Content starts

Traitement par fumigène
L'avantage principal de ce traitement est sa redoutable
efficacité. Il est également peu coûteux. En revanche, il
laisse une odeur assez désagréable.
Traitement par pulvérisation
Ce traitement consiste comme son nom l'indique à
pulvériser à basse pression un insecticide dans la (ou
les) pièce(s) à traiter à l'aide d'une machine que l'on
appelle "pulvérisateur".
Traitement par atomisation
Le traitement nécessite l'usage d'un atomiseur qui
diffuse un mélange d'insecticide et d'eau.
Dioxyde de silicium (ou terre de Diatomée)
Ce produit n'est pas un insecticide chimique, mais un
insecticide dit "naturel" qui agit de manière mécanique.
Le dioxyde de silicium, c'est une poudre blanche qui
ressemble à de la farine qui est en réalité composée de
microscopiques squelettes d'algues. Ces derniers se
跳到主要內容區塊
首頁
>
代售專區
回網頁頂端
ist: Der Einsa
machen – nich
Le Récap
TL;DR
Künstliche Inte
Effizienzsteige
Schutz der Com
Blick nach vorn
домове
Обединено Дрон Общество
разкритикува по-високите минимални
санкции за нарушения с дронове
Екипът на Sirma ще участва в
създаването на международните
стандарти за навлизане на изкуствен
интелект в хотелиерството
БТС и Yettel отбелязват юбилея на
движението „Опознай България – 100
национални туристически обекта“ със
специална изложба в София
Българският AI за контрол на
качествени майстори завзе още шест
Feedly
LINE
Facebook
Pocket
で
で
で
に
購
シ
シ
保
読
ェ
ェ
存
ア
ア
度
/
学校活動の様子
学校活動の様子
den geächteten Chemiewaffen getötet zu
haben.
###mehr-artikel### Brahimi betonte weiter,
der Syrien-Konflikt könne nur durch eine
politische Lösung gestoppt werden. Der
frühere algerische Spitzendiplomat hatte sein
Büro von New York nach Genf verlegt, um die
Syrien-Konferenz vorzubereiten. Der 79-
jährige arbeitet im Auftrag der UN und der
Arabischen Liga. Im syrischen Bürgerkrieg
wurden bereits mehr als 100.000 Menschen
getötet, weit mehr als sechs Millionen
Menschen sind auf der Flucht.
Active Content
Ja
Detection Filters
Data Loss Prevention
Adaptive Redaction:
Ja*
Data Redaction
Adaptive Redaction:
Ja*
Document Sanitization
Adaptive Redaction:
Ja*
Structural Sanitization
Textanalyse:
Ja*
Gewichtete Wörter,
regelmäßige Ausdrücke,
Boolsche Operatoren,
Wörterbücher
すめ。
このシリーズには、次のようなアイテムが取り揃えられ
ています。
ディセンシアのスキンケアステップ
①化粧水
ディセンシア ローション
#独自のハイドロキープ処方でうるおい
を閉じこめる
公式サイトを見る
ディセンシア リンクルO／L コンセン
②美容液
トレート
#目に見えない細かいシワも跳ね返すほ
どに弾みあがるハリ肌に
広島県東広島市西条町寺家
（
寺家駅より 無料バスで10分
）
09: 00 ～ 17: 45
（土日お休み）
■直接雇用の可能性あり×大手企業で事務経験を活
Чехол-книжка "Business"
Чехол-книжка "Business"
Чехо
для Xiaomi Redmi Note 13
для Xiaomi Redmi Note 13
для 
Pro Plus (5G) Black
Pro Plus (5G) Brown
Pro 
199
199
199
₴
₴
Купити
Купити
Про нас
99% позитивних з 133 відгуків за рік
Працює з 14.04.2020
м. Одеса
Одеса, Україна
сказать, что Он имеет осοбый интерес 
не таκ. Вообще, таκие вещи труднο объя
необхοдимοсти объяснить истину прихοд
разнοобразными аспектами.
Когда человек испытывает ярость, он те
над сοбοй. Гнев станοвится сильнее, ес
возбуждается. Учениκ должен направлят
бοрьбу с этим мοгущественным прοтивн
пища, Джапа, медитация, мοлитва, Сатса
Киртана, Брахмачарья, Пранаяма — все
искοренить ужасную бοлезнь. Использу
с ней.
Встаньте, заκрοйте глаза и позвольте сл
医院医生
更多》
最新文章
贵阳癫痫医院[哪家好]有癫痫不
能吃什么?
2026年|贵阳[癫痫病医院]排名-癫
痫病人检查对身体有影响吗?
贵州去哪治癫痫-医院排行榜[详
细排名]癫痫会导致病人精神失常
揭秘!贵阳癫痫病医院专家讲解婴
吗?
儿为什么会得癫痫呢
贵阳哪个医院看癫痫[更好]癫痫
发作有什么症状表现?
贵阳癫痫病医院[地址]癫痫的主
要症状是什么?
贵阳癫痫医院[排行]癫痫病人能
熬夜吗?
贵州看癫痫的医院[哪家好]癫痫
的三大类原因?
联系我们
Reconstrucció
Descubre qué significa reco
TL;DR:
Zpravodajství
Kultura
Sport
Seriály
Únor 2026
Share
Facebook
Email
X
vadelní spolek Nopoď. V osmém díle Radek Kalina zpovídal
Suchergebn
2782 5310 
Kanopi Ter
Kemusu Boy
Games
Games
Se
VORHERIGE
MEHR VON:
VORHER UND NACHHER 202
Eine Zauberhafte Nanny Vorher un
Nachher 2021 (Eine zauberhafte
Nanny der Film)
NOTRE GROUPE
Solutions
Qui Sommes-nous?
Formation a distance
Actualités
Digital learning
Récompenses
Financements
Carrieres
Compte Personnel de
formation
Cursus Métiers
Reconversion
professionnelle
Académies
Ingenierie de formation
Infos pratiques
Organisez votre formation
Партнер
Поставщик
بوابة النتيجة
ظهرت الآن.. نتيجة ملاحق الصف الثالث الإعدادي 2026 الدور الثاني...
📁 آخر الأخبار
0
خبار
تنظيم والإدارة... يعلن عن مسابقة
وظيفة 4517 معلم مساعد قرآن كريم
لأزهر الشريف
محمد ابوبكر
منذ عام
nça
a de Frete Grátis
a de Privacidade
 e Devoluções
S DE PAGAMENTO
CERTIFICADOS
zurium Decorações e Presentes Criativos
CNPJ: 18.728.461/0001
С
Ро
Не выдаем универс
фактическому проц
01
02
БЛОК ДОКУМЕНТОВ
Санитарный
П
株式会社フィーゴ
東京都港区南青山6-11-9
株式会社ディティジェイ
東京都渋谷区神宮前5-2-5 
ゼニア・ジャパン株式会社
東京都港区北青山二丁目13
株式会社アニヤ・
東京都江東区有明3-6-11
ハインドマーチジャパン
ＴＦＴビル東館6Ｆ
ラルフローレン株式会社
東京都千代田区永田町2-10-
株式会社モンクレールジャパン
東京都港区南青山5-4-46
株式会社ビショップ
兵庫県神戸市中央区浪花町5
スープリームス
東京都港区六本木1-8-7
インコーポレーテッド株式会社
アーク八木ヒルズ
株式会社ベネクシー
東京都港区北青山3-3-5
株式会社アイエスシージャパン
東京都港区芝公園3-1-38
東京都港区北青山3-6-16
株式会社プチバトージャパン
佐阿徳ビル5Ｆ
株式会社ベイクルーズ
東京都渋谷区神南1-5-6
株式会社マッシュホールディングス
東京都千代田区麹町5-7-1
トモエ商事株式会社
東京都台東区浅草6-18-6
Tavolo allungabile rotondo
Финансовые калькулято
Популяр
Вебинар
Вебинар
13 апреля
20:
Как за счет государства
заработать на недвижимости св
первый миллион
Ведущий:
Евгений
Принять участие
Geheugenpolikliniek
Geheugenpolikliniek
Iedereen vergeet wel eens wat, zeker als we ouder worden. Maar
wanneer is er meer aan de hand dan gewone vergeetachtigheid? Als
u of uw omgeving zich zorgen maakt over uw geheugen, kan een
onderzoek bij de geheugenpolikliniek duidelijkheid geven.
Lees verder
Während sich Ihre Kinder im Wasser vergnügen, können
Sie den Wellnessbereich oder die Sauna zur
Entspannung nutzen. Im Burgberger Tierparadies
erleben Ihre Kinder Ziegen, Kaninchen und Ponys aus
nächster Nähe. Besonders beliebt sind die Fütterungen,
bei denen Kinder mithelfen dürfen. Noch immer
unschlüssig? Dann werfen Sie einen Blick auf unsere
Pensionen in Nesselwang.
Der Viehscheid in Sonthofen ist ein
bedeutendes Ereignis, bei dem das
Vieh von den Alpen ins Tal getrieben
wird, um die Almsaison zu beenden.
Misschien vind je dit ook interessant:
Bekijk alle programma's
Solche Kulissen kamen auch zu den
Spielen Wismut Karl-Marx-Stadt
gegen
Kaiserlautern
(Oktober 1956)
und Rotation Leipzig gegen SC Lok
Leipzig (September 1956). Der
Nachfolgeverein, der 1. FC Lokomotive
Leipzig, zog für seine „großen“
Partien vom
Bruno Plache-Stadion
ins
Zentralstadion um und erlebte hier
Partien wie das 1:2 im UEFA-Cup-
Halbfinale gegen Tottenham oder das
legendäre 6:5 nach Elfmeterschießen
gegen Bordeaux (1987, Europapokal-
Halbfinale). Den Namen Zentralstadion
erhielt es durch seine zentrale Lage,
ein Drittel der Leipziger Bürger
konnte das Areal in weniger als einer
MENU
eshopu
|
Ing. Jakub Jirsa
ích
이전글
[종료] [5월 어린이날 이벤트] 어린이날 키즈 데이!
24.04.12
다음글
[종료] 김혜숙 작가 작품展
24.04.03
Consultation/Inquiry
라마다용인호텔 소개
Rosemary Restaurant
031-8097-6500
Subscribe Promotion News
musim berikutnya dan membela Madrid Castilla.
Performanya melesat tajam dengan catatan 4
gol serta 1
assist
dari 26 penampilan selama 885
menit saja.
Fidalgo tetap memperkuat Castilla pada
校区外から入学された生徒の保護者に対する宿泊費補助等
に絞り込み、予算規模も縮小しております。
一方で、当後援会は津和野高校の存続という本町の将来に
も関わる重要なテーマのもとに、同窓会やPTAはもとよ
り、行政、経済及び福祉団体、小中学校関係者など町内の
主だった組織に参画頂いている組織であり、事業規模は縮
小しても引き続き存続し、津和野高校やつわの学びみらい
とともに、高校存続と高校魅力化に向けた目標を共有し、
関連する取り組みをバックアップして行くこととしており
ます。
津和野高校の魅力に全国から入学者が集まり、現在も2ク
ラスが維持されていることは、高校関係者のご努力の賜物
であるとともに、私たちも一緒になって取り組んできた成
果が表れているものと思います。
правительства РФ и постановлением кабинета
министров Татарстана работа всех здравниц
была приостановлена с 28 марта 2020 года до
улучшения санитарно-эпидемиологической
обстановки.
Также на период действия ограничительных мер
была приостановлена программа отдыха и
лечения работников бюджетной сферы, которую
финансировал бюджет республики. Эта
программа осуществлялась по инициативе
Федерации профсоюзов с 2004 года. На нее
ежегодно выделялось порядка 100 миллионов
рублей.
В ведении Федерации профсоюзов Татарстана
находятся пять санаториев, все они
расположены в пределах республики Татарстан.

Content ends

# Work to complete
Only lines of the data holding the word "Menschen" go in the answer. Please copy each of them.

# Task solution
wurden bereits mehr als 100.000 Menschen
Menschen sind auf der Flucht.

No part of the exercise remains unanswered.